The fallback orchestrator:

class FallbackRouter:
    def __init__(self, providers: List[AIProvider], max_retries: int = 3):
        self.providers = providers
        self.max_retries = max_retries

    async def complete_with_fallback(self, prompt: str, **kwargs) -> str:
        last_exception = None
        for attempt in range(self.max_retries):
            for provider in self.providers:
                if not await provider.health_check():
                    continue
                try:
                    return await provider.complete(prompt, **kwargs)
                except Exception as e:
                    last_exception = e
                    print(f"Provider {provider.__class__.__name__} failed: {e}")
                    continue
            # Optional: wait before retrying all providers again
            await asyncio.sleep(min(2 ** attempt, 10))
        raise RuntimeError("All providers failed") from last_exception

Usage:

router = FallbackRouter([
    OpenAIProvider(api_key="sk-..."),
    InterwestProvider(api_key="iw-..."),
    # Add more providers here
])

async def main():
    result = await router.complete_with_fallback("Explain quantum computing in one sentence.")
    print(result)

Lessons Learned & Trade-offs

This approach saved my demo. Now if a provider goes down, the system silently switches to the next one. I can even run health checks on a schedule and deprioritize unhealthy providers.

But it's not free.

Latency: Each retry adds a network round-trip. For real-time apps, you'll want tighter timeouts and maybe a parallel health-check thread.
Cost: If two providers both succeed (because fallback races), you might pay for both. You need to decide if you want a conservative (try one at a time) or greedy (try all in parallel) strategy.
Complexity: You now have multiple API keys to manage, multiple rate limits to monitor, and different response formats. The abstract interface helps, but edge cases (streaming, embeddings, etc.) require more work.
IDempotency: If a provider fails after sending a request but before returning a response, you might double-process a prompt. For chat-based apps it's usually okay, but for billing or transactional use cases you need dedup.

When NOT to do this:

If you're prototyping and cost is the only concern, a single provider is fine.
If your app can tolerate periodic outages (e.g., batch processing where you retry later), you don't need fallback.
If you depend on a specific model that only one provider offers (like GPT-4 Vision), you can't fallback to a different model without adjusting your prompt.

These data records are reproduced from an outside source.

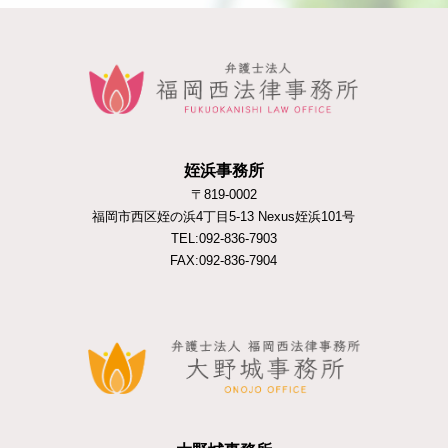
姪浜事務所
〒819-0002
福岡市西区姪の浜4丁目5-13 Nexus姪浜101号
TEL:092-836-7903
FAX:092-836-7904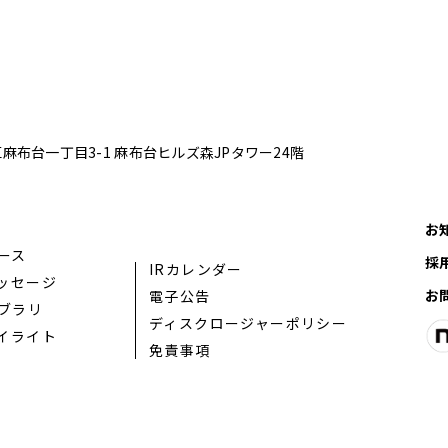
港区麻布台一丁目3-1
麻布台ヒルズ森JPタワー24階
お
ュース
採
IRカレンダー
ッセージ
お
電子公告
イブラリ
ディスクロージャーポリシー
イライト
免責事項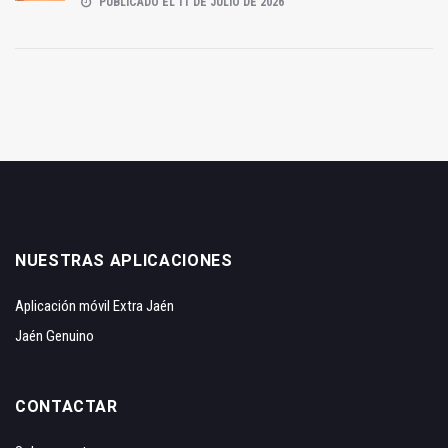
PUBLICADO EL 11 DE JULIO DE 2026
NUESTRAS APLICACIONES
Aplicación móvil Extra Jaén
Jaén Genuino
CONTACTAR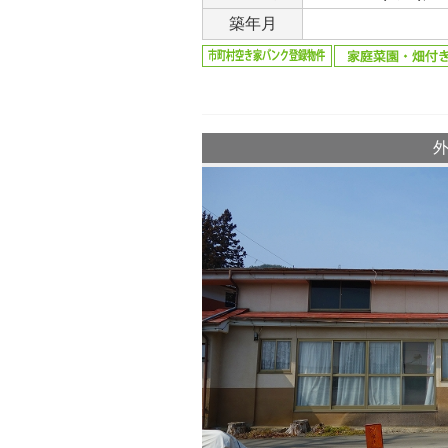
築年月
外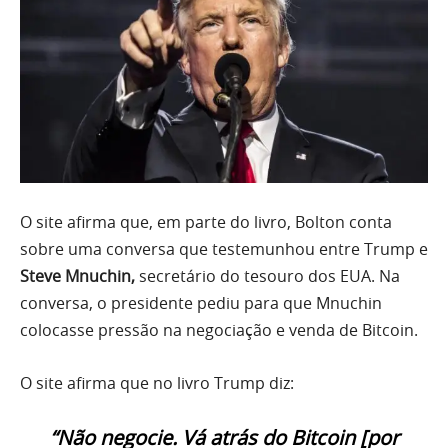
O site afirma que, em parte do livro, Bolton conta
sobre uma conversa que testemunhou entre Trump e
Steve Mnuchin,
secretário do tesouro dos EUA. Na
conversa, o presidente pediu para que Mnuchin
colocasse pressão na negociação e venda de Bitcoin.
O site afirma que no livro Trump diz:
“Não negocie. Vá atrás do Bitcoin [por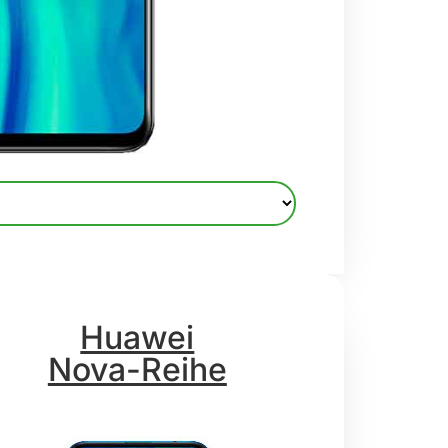
Huawei
Nova-Reihe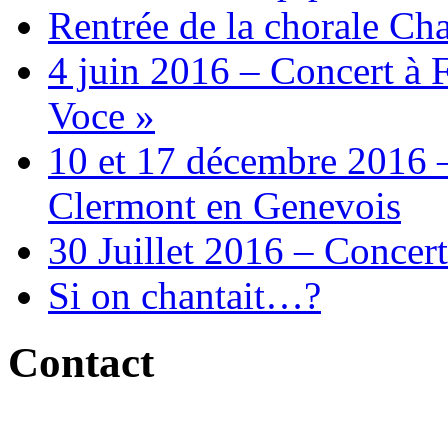
Rentrée de la chorale Ch
4 juin 2016 – Concert à 
Voce »
10 et 17 décembre 2016 –
Clermont en Genevois
30 Juillet 2016 – Concert
Si on chantait…?
Contact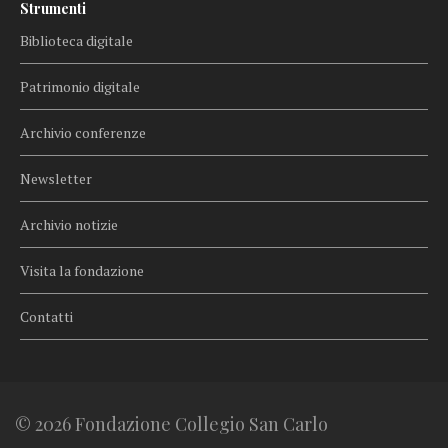
Strumenti
Biblioteca digitale
Patrimonio digitale
Archivio conferenze
Newsletter
Archivio notizie
Visita la fondazione
Contatti
© 2026 Fondazione Collegio San Carlo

What I'd Do Differently Next Time

I'd build a circuit breaker pattern instead of a simple health check. For example, if a provider fails three times in a row, stop calling it for the next minute. I'd also add better logging and metrics: track per-provider latency, error rates, and cost per call. That data would help me reorder priorities automatically.

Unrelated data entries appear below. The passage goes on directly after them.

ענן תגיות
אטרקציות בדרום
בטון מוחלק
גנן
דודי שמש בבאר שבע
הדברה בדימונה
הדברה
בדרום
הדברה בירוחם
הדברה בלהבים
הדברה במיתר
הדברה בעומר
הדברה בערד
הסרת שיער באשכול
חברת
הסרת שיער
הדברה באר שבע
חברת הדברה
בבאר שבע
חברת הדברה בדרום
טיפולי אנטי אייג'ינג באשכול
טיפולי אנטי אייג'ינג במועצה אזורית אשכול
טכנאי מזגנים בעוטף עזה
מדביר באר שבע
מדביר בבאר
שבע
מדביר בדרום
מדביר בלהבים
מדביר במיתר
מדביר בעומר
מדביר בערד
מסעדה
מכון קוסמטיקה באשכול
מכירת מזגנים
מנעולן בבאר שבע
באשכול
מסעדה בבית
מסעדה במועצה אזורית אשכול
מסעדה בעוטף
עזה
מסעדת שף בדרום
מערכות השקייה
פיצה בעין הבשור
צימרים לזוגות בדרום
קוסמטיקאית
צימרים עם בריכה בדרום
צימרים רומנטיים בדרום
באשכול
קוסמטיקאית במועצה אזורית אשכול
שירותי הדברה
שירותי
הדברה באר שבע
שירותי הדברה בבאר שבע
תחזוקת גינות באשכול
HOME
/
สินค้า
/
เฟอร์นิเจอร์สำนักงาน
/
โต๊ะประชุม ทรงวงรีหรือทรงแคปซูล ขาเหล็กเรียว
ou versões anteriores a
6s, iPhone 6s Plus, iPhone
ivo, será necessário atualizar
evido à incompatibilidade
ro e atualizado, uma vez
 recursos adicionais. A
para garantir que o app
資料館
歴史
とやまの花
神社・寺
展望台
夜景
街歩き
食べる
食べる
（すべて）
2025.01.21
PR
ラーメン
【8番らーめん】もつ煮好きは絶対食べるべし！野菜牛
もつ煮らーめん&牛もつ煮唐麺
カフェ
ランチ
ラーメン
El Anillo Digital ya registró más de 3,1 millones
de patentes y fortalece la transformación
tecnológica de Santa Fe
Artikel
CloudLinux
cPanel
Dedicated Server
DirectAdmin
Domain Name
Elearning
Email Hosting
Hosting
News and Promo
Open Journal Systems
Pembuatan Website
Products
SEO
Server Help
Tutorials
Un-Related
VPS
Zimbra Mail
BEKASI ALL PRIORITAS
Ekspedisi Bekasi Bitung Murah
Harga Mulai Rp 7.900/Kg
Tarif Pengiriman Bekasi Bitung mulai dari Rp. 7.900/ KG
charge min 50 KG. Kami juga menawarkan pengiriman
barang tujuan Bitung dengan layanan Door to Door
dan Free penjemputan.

Also, I'd consider making the fallback async-friendly from day one. My first attempt was synchronous and blocked the event loop. Use aiohttp or httpx from the beginning.

Final Thoughts

You don't need to control the AI—you just need to make sure you're not held hostage by a single pipe. The pattern of abstracting AI providers behind a common interface and layering fallback logic is simple but incredibly liberating. Every project I start now gets a providers/ folder with at least two implementations.

What about you? Have you ever been burned by an AI outage? How do you handle provider failures in your stack? I'm curious to hear what patterns others use.